Been looking for a good old fashioned jerky recipe for a while now. Just wondering if I should alter this recipe because i'll be using a smoker instead of a dehydrator.      https://www.jerkyholic.com/original-jerky/

Thanks in advance.


----------



## noboundaries (Jun 26, 2017)

It is so interesting that you posted that recipe.  I looked at it just a couple weeks ago while looking for new ideas.

I haven't used that recipe, but if you do, eliminate the liquid smoke.  Since you are using a smoker to make jerky, the liquid smoke would be too much.  I use my smoker to make jerky.  I don't pat my meat dry before I stick it in the smoker.  The meat picks up more smoke IMO when left wet. 

You could easily substitute Kosher salt for pickling salt.  Pickling salt is just salt, no additives or iodine, and extremely fine grains so it dissolves better in the liquid.  Kosher salt dissolves nicely too and works well for jerky.  That's what I use when I add more salt than just the cure #1.

My daughter tasted my BBQ jerky recipe for the first time this weekend.  After a string of OMGs she said "this is the best jerky I've ever tasted."  I never get tired of hearing that.


----------



## oregonfisher (Jul 2, 2017)

Tried it today with some Top Round with about 30 mins of Cherry smoke, pretty disappointed in the flavor.


----------



## noboundaries (Jul 2, 2017)

Oregonfisher said:


> Tried it today with some Top Round with about 30 mins of Cherry smoke, pretty disappointed in the flavor.


Too salty?  Not enough spice?  Just plain bland?  What was the issue?


----------



## smokescience (Jul 11, 2017)

Noboundaries said:


> ....My daughter tasted my BBQ jerky recipe for the first time this weekend.  After a string of OMGs she said "this is the best jerky I've ever tasted."  I never get tired of hearing that.

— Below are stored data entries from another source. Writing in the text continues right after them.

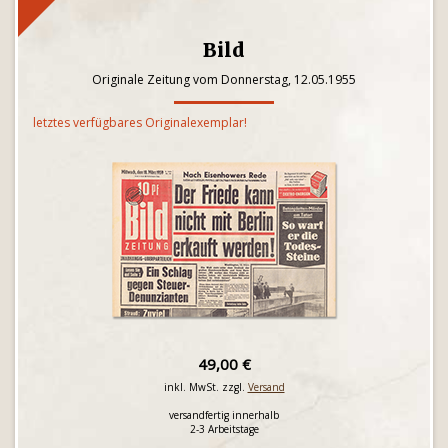
Bild
Originale Zeitung vom Donnerstag, 12.05.1955
letztes verfügbares Originalexemplar!
49,00 €
inkl. MwSt. zzgl.
Versand
versandfertig innerhalb
2-3 Arbeitstage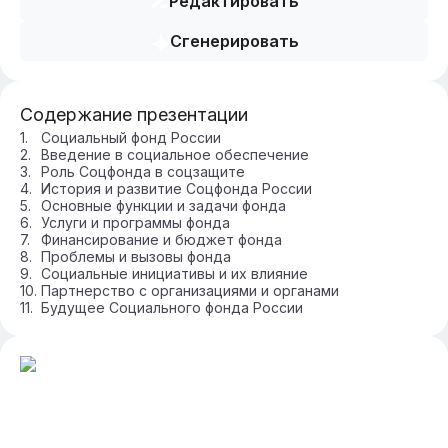
Редактировать
Сгенерировать
Содержание презентации
Социальный фонд России
Введение в социальное обеспечение
Роль Соцфонда в соцзащите
История и развитие Соцфонда России
Основные функции и задачи фонда
Услуги и программы фонда
Финансирование и бюджет фонда
Проблемы и вызовы фонда
Социальные инициативы и их влияние
Партнерство с организациями и органами
Будущее Социального фонда России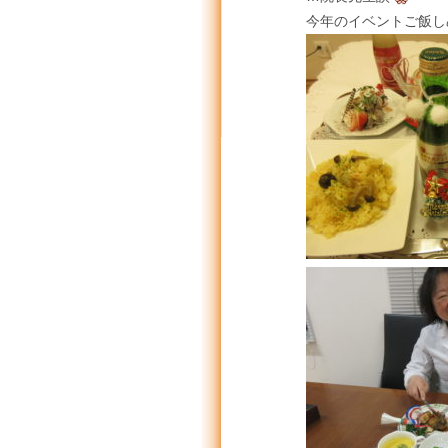
今年のイベントご飯し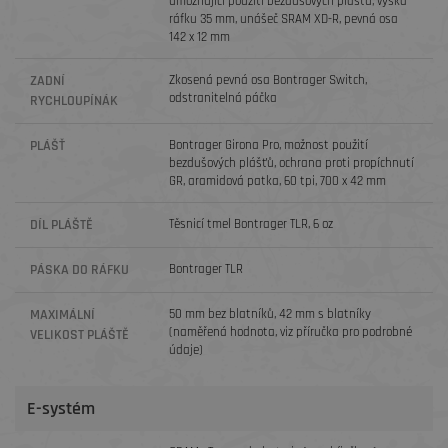
umožňující použití bezdušových plášťů, výška
ráfku 35 mm, unášeč SRAM XD-R, pevná osa
142 x 12 mm
ZADNÍ
Zkosená pevná osa Bontrager Switch,
odstranitelná páčka
RYCHLOUPÍNÁK
PLÁŠŤ
Bontrager Girona Pro, možnost použití
bezdušových plášťů, ochrana proti propíchnutí
GR, aramidová patka, 60 tpi, 700 x 42 mm
DÍL PLÁŠTĚ
Těsnicí tmel Bontrager TLR, 6 oz
PÁSKA DO RÁFKU
Bontrager TLR
MAXIMÁLNÍ
50 mm bez blatníků, 42 mm s blatníky
(naměřená hodnota, viz příručka pro podrobné
VELIKOST PLÁŠTĚ
údaje)
E-systém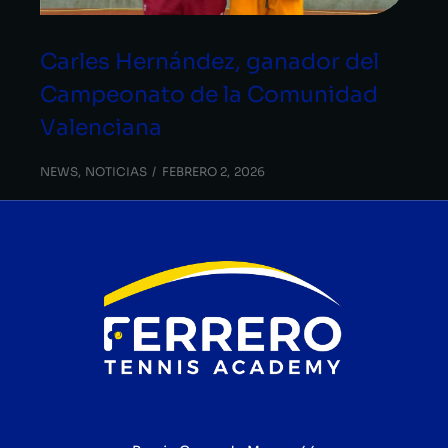
Carles Hernández, ganador del
Campeonato de la Comunidad
Valenciana
NEWS
,
NOTICIAS
FEBRERO 2, 2026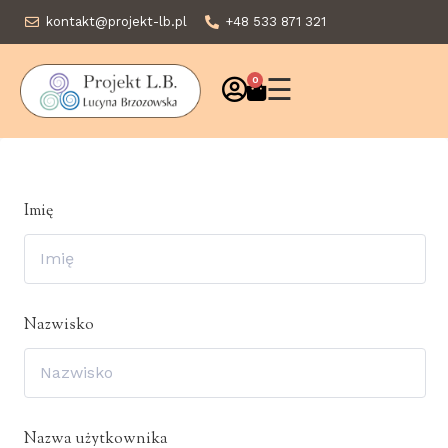
kontakt@projekt-lb.pl
+48 533 871 321
☰
0
Imię
Nazwisko
Nazwa użytkownika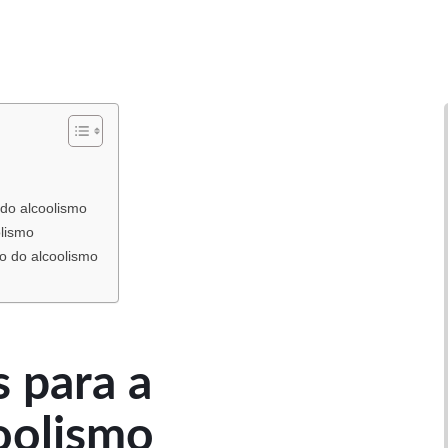
do alcoolismo
olismo
o do alcoolismo
 para a
oolismo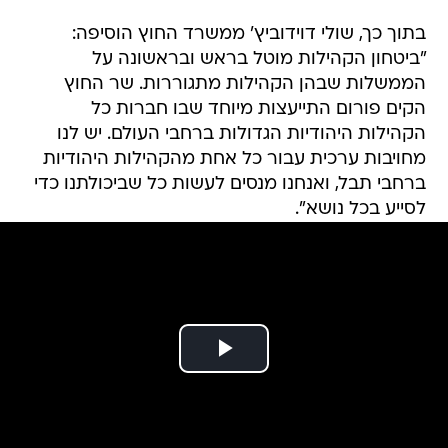
בתוך כך, שולי דוידוביץ' ממשרד החוץ הוסיפה:
"ביטחון הקהילות מוטל בראש ובראשונה על
הממשלות שבהן הקהילות מתגוררות. שר החוץ
הקים פורום התייעצות מיוחד שבו חברות כל
הקהילות היהודיות הגדולות ברחבי העולם. יש לנו
מחויבות ערכית עבור כל אחת מהקהילות היהודיות
ברחבי תבל, ואנחנו מנסים לעשות כל שביכולתנו כדי
לסייע בכל נושא".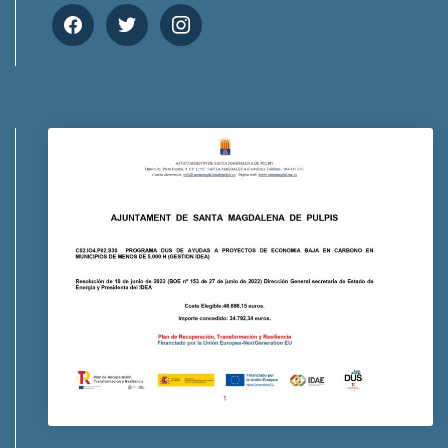
facebook
twitter
instagram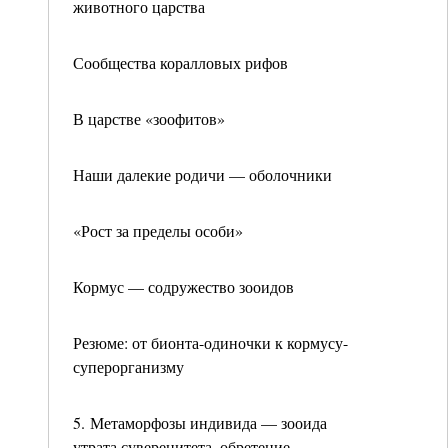
животного царства
Сообщества коралловых рифов
В царстве «зоофитов»
Наши далекие родичи — оболочники
«Рост за пределы особи»
Кормус — содружество зооидов
Резюме: от бионта-одиночки к кормусу-
суперорганизму
5. Метаморфозы индивида — зооида
утрата суверенитета, обретение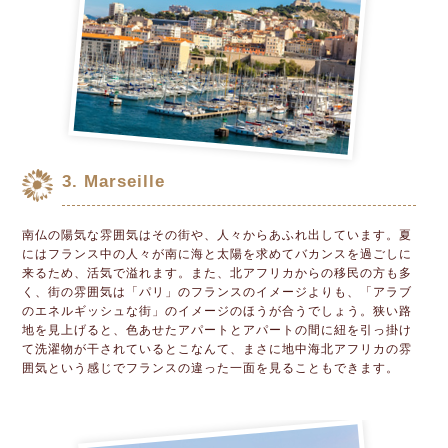
3. Marseille
南仏の陽気な雰囲気はその街や、人々からあふれ出しています。夏
にはフランス中の人々が南に海と太陽を求めてバカンスを過ごしに
来るため、活気で溢れます。また、北アフリカからの移民の方も多
く、街の雰囲気は「パリ」のフランスのイメージよりも、「アラブ
のエネルギッシュな街」のイメージのほうが合うでしょう。狭い路
地を見上げると、色あせたアパートとアパートの間に紐を引っ掛け
て洗濯物が干されているとこなんて、まさに地中海北アフリカの雰
囲気という感じでフランスの違った一面を見ることもできます。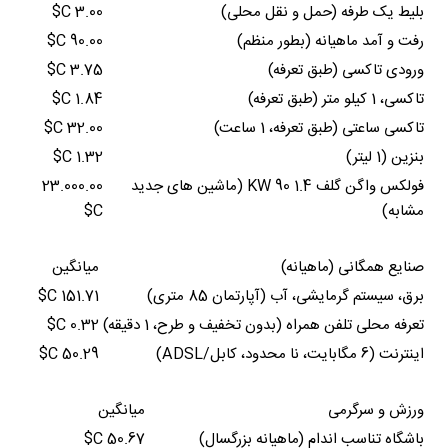
بلیط یک طرفه (حمل و نقل محلی)
3.00 C$
رفت و آمد ماهیانه (بطور منظم)
90.00 C$
ورودی تاکسی (طبق تعرفه)
3.75 C$
تاکسی، 1 کیلو متر (طبق تعرفه)
1.84 C$
تاکسی ساعتی (طبق تعرفه، 1 ساعت)
32.00 C$
بنزین (1 لیتر)
1.32 C$
فولکس واگن گلف 1.4 90 KW (ماشین های جدید
23.000.00
مشابه)
C$
صنایع همگانی (ماهیانه)
میانگین
برق، سیستم گرمایشی، آب (آپارتمان 85 متری)
151.71 C$
تعرفه محلی تلفن همراه (بدون تخفیف و طرح، 1 دقیقه)
0.32 C$
اینترنت (6 مگابایت، نا محدود، کابل/ADSL)
50.29 C$
ورزش و سرگرمی
میانگین
باشگاه تناسب اندام (ماهیانه بزرگسال)
50.67 C$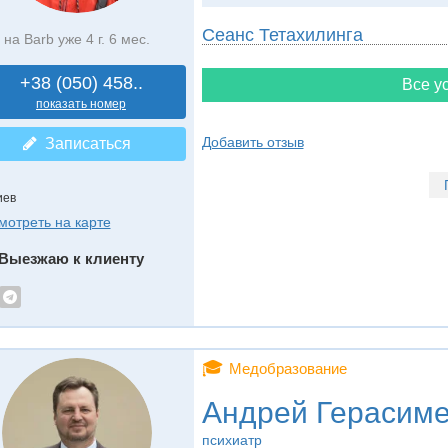
Сеанс Тетахилинга
на Barb уже 4 г. 6 мес.
+38 (050) 458..
Все ус
показать номер
Добавить отзыв
Записаться
иев
мотреть на карте
Выезжаю к клиенту
🎓
Медобразование
Андрей Герасим
психиатр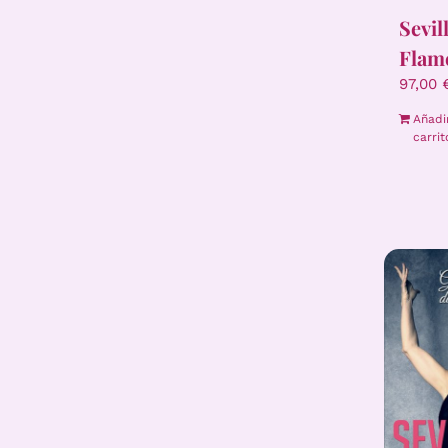
Sevil
Flam
97,00
Añadi
carrit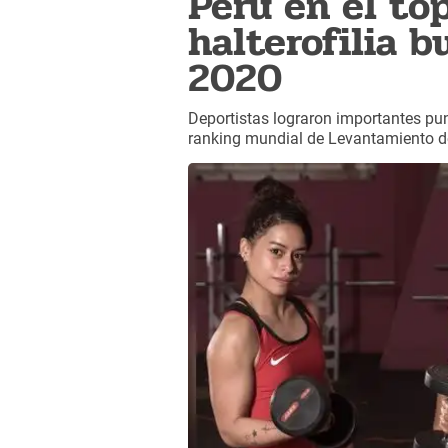
Perú en el to
halterofilia b
2020
Deportistas lograron importantes pun
ranking mundial de Levantamiento d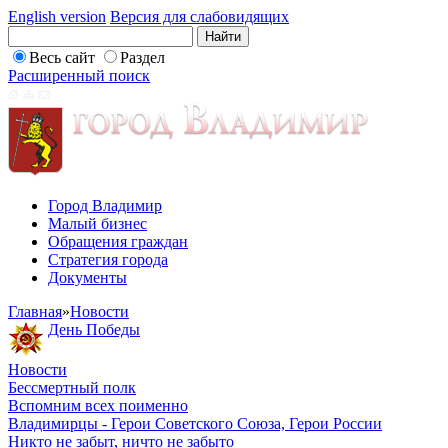
English version
Версия для слабовидящих
Весь сайт
Раздел
Расширенный поиск
Город Владимир
Малый бизнес
Обращения граждан
Стратегия города
Документы
Главная
»
Новости
День Победы
Новости
Бессмертный полк
Вспомним всех поименно
Владимирцы - Герои Советского Союза, Герои России
Никто не забыт, ничто не забыто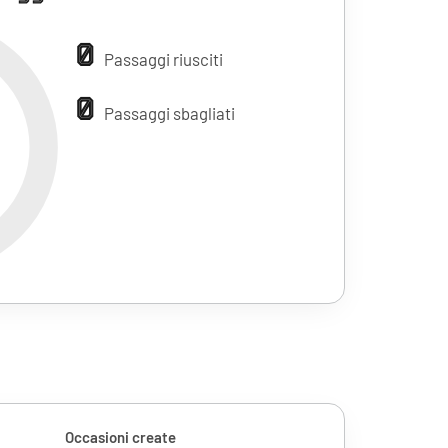
0
Passaggi riusciti
0
Passaggi sbagliati
Occasioni create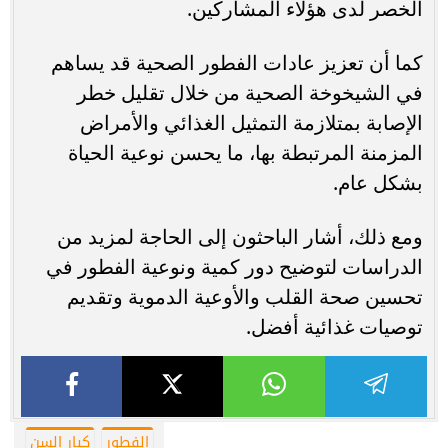
الخصر لدى هؤلاء المشاركين.
كما أن تعزيز عادات الفطور الصحية قد يساهم
في الشيخوخة الصحية من خلال تقليل خطر
الإصابة بمتلازمة التمثيل الغذائي والأمراض
المزمنة المرتبطة بها، ما يحسن نوعية الحياة
بشكل عام.
ومع ذلك، أشار الباحثون إلى الحاجة لمزيد من
الدراسات لتوضيح دور كمية ونوعية الفطور في
تحسين صحة القلب والأوعية الدموية وتقديم
توصيات غذائية أفضل.
الفطور
كبار السن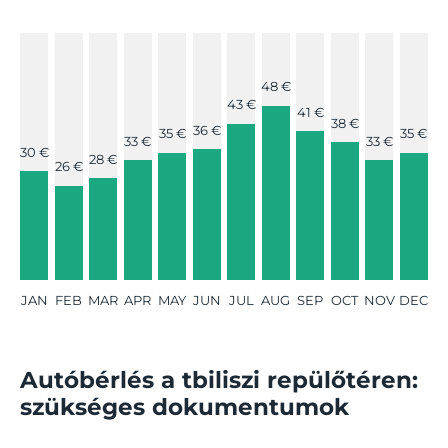
48 €
43 €
41 €
38 €
36 €
35 €
35 €
33 €
33 €
30 €
28 €
26 €
JAN
FEB
MAR
APR
MAY
JUN
JUL
AUG
SEP
OCT
NOV
DEC
Autóbérlés a tbiliszi repülőtéren:
szükséges dokumentumok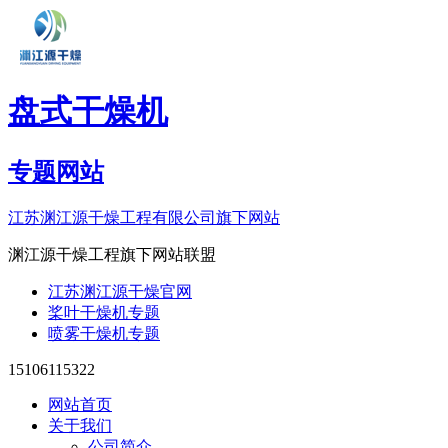
盘式干燥机
专题网站
江苏渊江源干燥工程有限公司旗下网站
渊江源干燥工程旗下网站联盟
江苏渊江源干燥官网
桨叶干燥机专题
喷雾干燥机专题
15106115322
网站首页
关于我们
公司简介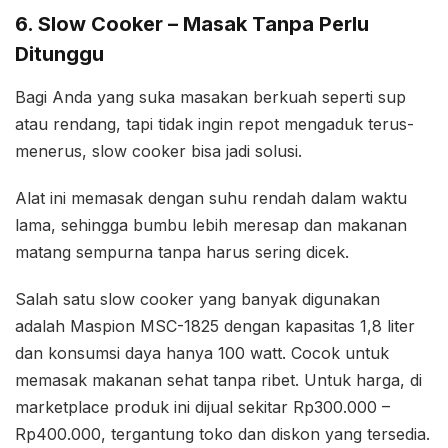
6. Slow Cooker – Masak Tanpa Perlu
Ditunggu
Bagi Anda yang suka masakan berkuah seperti sup
atau rendang, tapi tidak ingin repot mengaduk terus-
menerus, slow cooker bisa jadi solusi.
Alat ini memasak dengan suhu rendah dalam waktu
lama, sehingga bumbu lebih meresap dan makanan
matang sempurna tanpa harus sering dicek.
Salah satu slow cooker yang banyak digunakan
adalah Maspion MSC-1825 dengan kapasitas 1,8 liter
dan konsumsi daya hanya 100 watt. Cocok untuk
memasak makanan sehat tanpa ribet. Untuk harga, di
marketplace produk ini dijual sekitar Rp300.000 –
Rp400.000, tergantung toko dan diskon yang tersedia.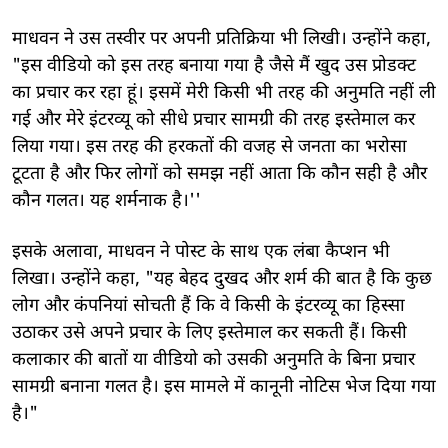
माधवन ने उस तस्वीर पर अपनी प्रतिक्रिया भी लिखी। उन्होंने कहा,
"इस वीडियो को इस तरह बनाया गया है जैसे मैं खुद उस प्रोडक्ट
का प्रचार कर रहा हूं। इसमें मेरी किसी भी तरह की अनुमति नहीं ली
गई और मेरे इंटरव्यू को सीधे प्रचार सामग्री की तरह इस्तेमाल कर
लिया गया। इस तरह की हरकतों की वजह से जनता का भरोसा
टूटता है और फिर लोगों को समझ नहीं आता कि कौन सही है और
कौन गलत। यह शर्मनाक है।''
इसके अलावा, माधवन ने पोस्ट के साथ एक लंबा कैप्शन भी
लिखा। उन्होंने कहा, "यह बेहद दुखद और शर्म की बात है कि कुछ
लोग और कंपनियां सोचती हैं कि वे किसी के इंटरव्यू का हिस्सा
उठाकर उसे अपने प्रचार के लिए इस्तेमाल कर सकती हैं। किसी
कलाकार की बातों या वीडियो को उसकी अनुमति के बिना प्रचार
सामग्री बनाना गलत है। इस मामले में कानूनी नोटिस भेज दिया गया
है।"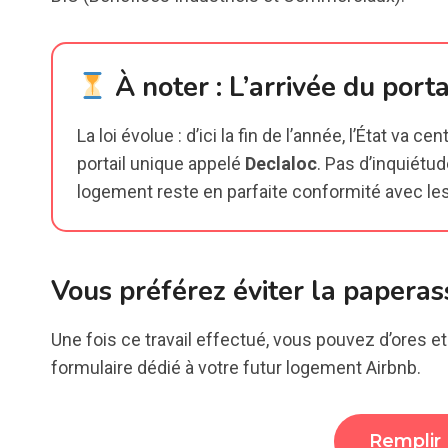
À noter : L’arrivée du porta
La loi évolue : d’ici la fin de l’année, l’État va 
portail unique appelé
Declaloc
. Pas d’inquiétud
logement reste en parfaite conformité avec les
Vous préférez éviter la paperas
Une fois ce travail effectué, vous pouvez d’ores et
formulaire dédié à votre futur logement Airbnb.
Remplir 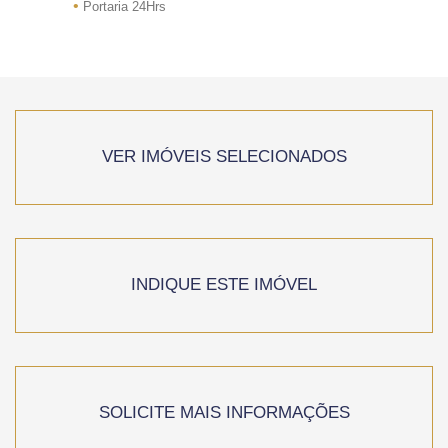
•
Portaria 24Hrs
VER IMÓVEIS SELECIONADOS
INDIQUE ESTE IMÓVEL
SOLICITE MAIS INFORMAÇÕES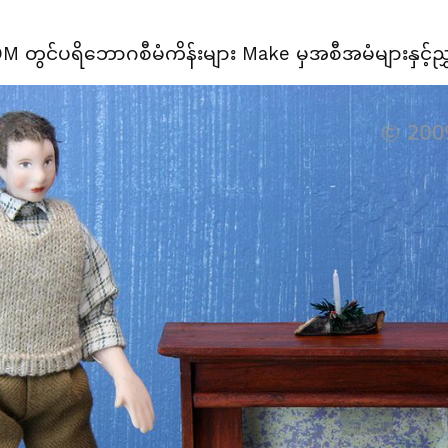
OOM တွင်ပရိဘောဂစီမံကိန်းများ Make မှအစီအမံများနှင့်ည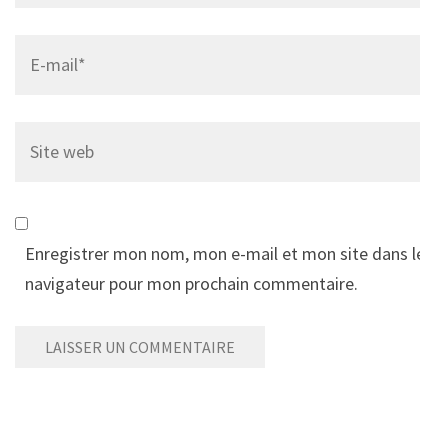
Email
*
Site
web
Enregistrer mon nom, mon e-mail et mon site dans le
navigateur pour mon prochain commentaire.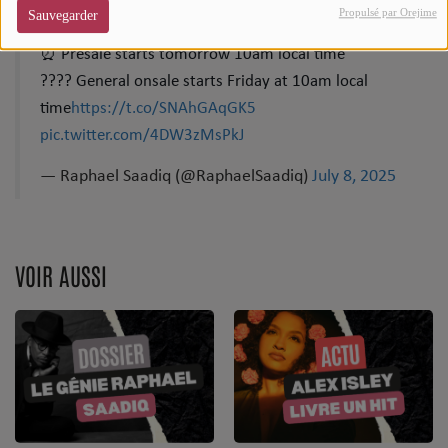
Propulsé par Orejime
Sauvegarder
????️ RSVP now for the presale code
Top Soul Addict
⏰ Presale starts tomorrow 10am local time
Wiki RnB
????️ General onsale starts Friday at 10am local
time
https://t.co/SNAhGAqGK5
pic.twitter.com/4DW3zMsPkJ
SOUL ADDICT RADIO
— Raphael Saadiq (@RaphaelSaadiq)
July 8, 2025
Grille des programmes
Titres diffusés
Playlist
VOIR AUSSI
MY SOUL ADDICT
T'Chat
L'équipe Soul Addict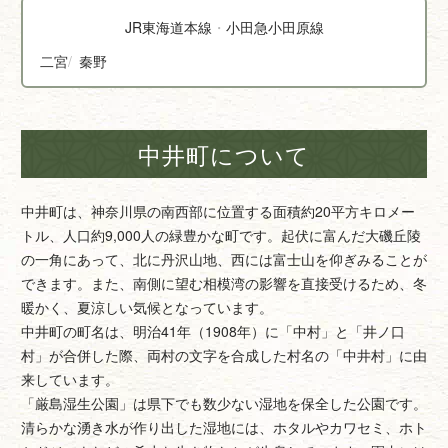
JR東海道本線
小田急小田原線
二宮
秦野
中井町について
中井町は、神奈川県の南西部に位置する面積約20平方キロメー
トル、人口約9,000人の緑豊かな町です。起伏に富んだ大磯丘陵
の一角にあって、北に丹沢山地、西には富士山を仰ぎみることが
できます。また、南側に望む相模湾の影響を直接受けるため、冬
暖かく、夏涼しい気候となっています。
中井町の町名は、明治41年（1908年）に「中村」と「井ノ口
村」が合併した際、両村の文字を合成した村名の「中井村」に由
来しています。
「厳島湿生公園」は県下でも数少ない湿地を保全した公園です。
清らかな湧き水が作り出した湿地には、ホタルやカワセミ、ホト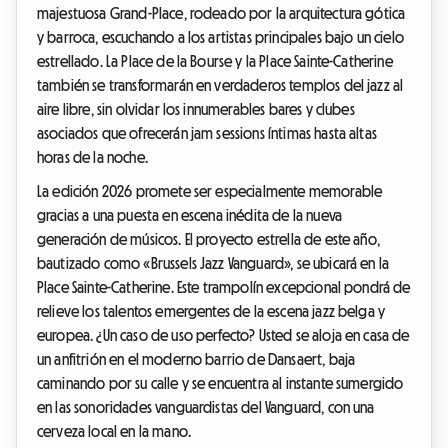
majestuosa Grand-Place, rodeado por la arquitectura gótica
y barroca, escuchando a los artistas principales bajo un cielo
estrellado. La Place de la Bourse y la Place Sainte-Catherine
también se transformarán en verdaderos templos del jazz al
aire libre, sin olvidar los innumerables bares y clubes
asociados que ofrecerán jam sessions íntimas hasta altas
horas de la noche.
La edición 2026 promete ser especialmente memorable
gracias a una puesta en escena inédita de la nueva
generación de músicos. El proyecto estrella de este año,
bautizado como «Brussels Jazz Vanguard», se ubicará en la
Place Sainte-Catherine. Este trampolín excepcional pondrá de
relieve los talentos emergentes de la escena jazz belga y
europea. ¿Un caso de uso perfecto? Usted se aloja en casa de
un anfitrión en el moderno barrio de Dansaert, baja
caminando por su calle y se encuentra al instante sumergido
en las sonoridades vanguardistas del Vanguard, con una
cerveza local en la mano.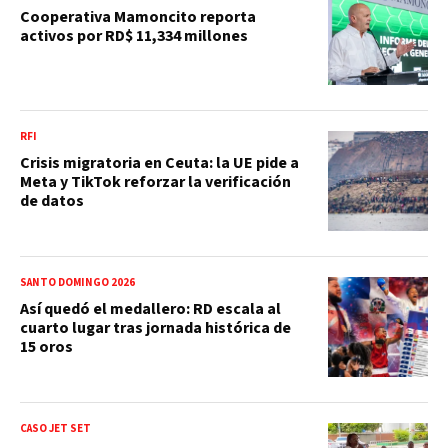
Cooperativa Mamoncito reporta
activos por RD$ 11,334 millones
RFI
Crisis migratoria en Ceuta: la UE pide a
Meta y TikTok reforzar la verificación
de datos
SANTO DOMINGO 2026
Así quedó el medallero: RD escala al
cuarto lugar tras jornada histórica de
15 oros
CASO JET SET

I love hearing that from people that try the food I make! Yeah you never do get tired of that...


----------



## daveomak (Jul 11, 2017)

Oregonfisher said:


> Tried it today with some Top Round with about 30 mins of Cherry smoke, pretty disappointed in the flavor.


  I tried cherry smoke once....  hated it...   Try pitmasters choice pellets...  alder....  maple....  oak...  apple.... peach....


----------



## GaryHibbert (Jul 11, 2017)

Its hickory smoke for me when it comes to jerky.

Gary


----------



## zerowin (Jul 12, 2017)

I tried this recipe as well, with an eye round roast, and smoked with B&B hickory pellets in the pellet grill and Louisiana Grill whiskey pellets in the tube at 160 for about 4 hours till it was completely dried and the smoke flavor was great.  Thanks for posting that site by the way, I like the looks of several other recipes there, and will definitely be experimenting.


----------